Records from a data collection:
++++

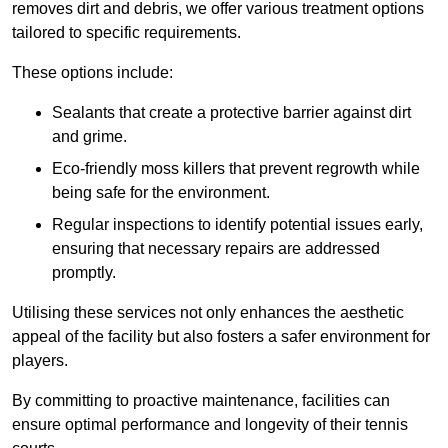
removes dirt and debris, we offer various treatment options
tailored to specific requirements.
These options include:
Sealants that create a protective barrier against dirt
and grime.
Eco-friendly moss killers that prevent regrowth while
being safe for the environment.
Regular inspections to identify potential issues early,
ensuring that necessary repairs are addressed
promptly.
Utilising these services not only enhances the aesthetic
appeal of the facility but also fosters a safer environment for
players.
By committing to proactive maintenance, facilities can
ensure optimal performance and longevity of their tennis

++++

• _TRY IT_:
Starting at the line that contains "By committing to", retype each line through the last one in the records, both included, and add nothing.

• _REPLY_:
By committing to proactive maintenance, facilities can
ensure optimal performance and longevity of their tennis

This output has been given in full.